EXERCISE BRIEF. Copy the lines below exactly. No picture goes into the copy.

━━━━━━━━━━━━━━━━━━━━

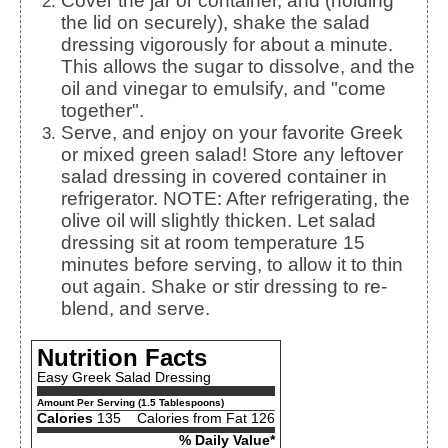
Cover the jar or container, and (holding
the lid on securely), shake the salad
dressing vigorously for about a minute.
This allows the sugar to dissolve, and the
oil and vinegar to emulsify, and "come
together".
Serve, and enjoy on your favorite Greek
or mixed green salad! Store any leftover
salad dressing in covered container in
refrigerator. NOTE: After refrigerating, the
olive oil will slightly thicken. Let salad
dressing sit at room temperature 15
minutes before serving, to allow it to thin
out again. Shake or stir dressing to re-
blend, and serve.
Nutrition Facts
Easy Greek Salad Dressing
Amount Per Serving (1.5 Tablespoons)
Calories
135
Calories from Fat 126
% Daily Value*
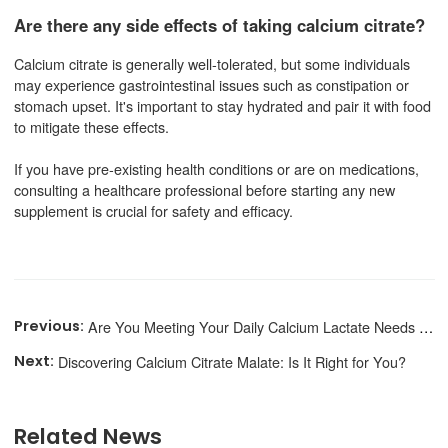
Are there any side effects of taking calcium citrate?
Calcium citrate is generally well-tolerated, but some individuals
may experience gastrointestinal issues such as constipation or
stomach upset. It's important to stay hydrated and pair it with food
to mitigate these effects.
If you have pre-existing health conditions or are on medications,
consulting a healthcare professional before starting any new
supplement is crucial for safety and efficacy.
Are You Meeting Your Daily Calcium Lactate Needs for Optimal Health?
Discovering Calcium Citrate Malate: Is It Right for You?
Related News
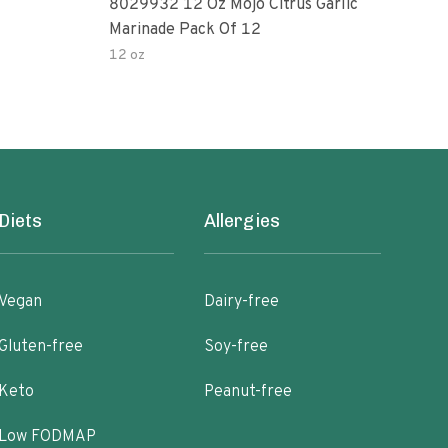
8029932 12 Oz Mojo Citrus Garlic
Pepp
Marinade Pack Of 12
12 oz
1 oz
Diets
Allergies
Vegan
Dairy-free
Gluten-free
Soy-free
Keto
Peanut-free
Low FODMAP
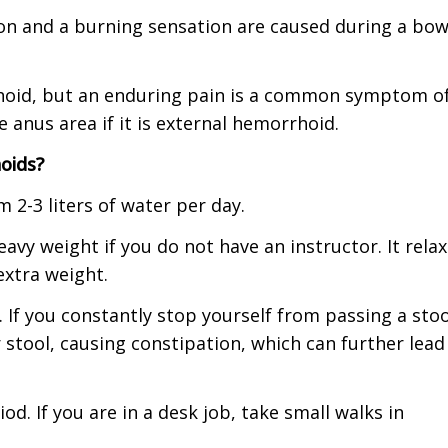
tion and a burning sensation are caused during a bow
hoid, but an enduring pain is a common symptom o
 anus area if it is external hemorrhoid.
oids?
 2-3 liters of water per day.
eavy weight if you do not have an instructor. It rela
xtra weight.
If you constantly stop yourself from passing a stoo
 stool, causing constipation, which can further lead
od. If you are in a desk job, take small walks in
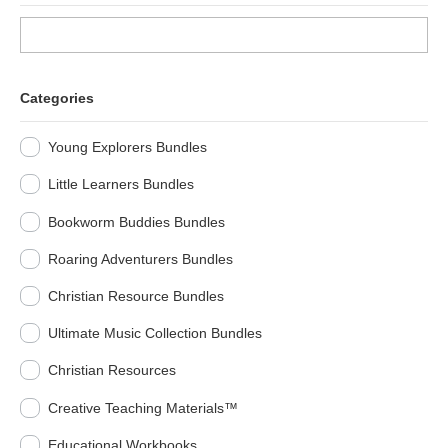
Categories
Young Explorers Bundles
Little Learners Bundles
Bookworm Buddies Bundles
Roaring Adventurers Bundles
Christian Resource Bundles
Ultimate Music Collection Bundles
Christian Resources
Creative Teaching Materials™
Educational Workbooks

━━━━━━━━━━━━━━━━━━━━

PROBLEM SOLUTION.
Cover the jar or container, and (holding
the lid on securely), shake the salad
dressing vigorously for about a minute.
This allows the sugar to dissolve, and the
oil and vinegar to emulsify, and "come
together".
Serve, and enjoy on your favorite Greek
or mixed green salad! Store any leftover
salad dressing in covered container in
refrigerator. NOTE: After refrigerating, the
olive oil will slightly thicken. Let salad
dressing sit at room temperature 15
minutes before serving, to allow it to thin
out again. Shake or stir dressing to re-
blend, and serve.
Nutrition Facts
Easy Greek Salad Dressing
Amount Per Serving (1.5 Tablespoons)
Calories
135
Calories from Fat 126
% Daily Value*
Are there any side effects of taking calcium citrate?
Calcium citrate is generally well-tolerated, but some individuals
may experience gastrointestinal issues such as constipation or
stomach upset. It's important to stay hydrated and pair it with food
to mitigate these effects.
If you have pre-existing health conditions or are on medications,
consulting a healthcare professional before starting any new
supplement is crucial for safety and efficacy.
Are You Meeting Your Daily Calcium Lactate Needs for Optimal Health?
Discovering Calcium Citrate Malate: Is It Right for You?
Related News
8029932 12 Oz Mojo Citrus Garlic
Pepp
Marinade Pack Of 12
12 oz
1 oz
Diets
Allergies
Vegan
Dairy-free
Gluten-free
Soy-free
Keto
Peanut-free
Low FODMAP
tion and a burning sensation are caused during a bow
hoid, but an enduring pain is a common symptom o
 anus area if it is external hemorrhoid.
oids?
 2-3 liters of water per day.
eavy weight if you do not have an instructor. It rela
xtra weight.
If you constantly stop yourself from passing a stoo
 stool, causing constipation, which can further lead
od. If you are in a desk job, take small walks in
Categories
Young Explorers Bundles
Little Learners Bundles
Bookworm Buddies Bundles
Roaring Adventurers Bundles
Christian Resource Bundles
Ultimate Music Collection Bundles
Christian Resources
Creative Teaching Materials™
Educational Workbooks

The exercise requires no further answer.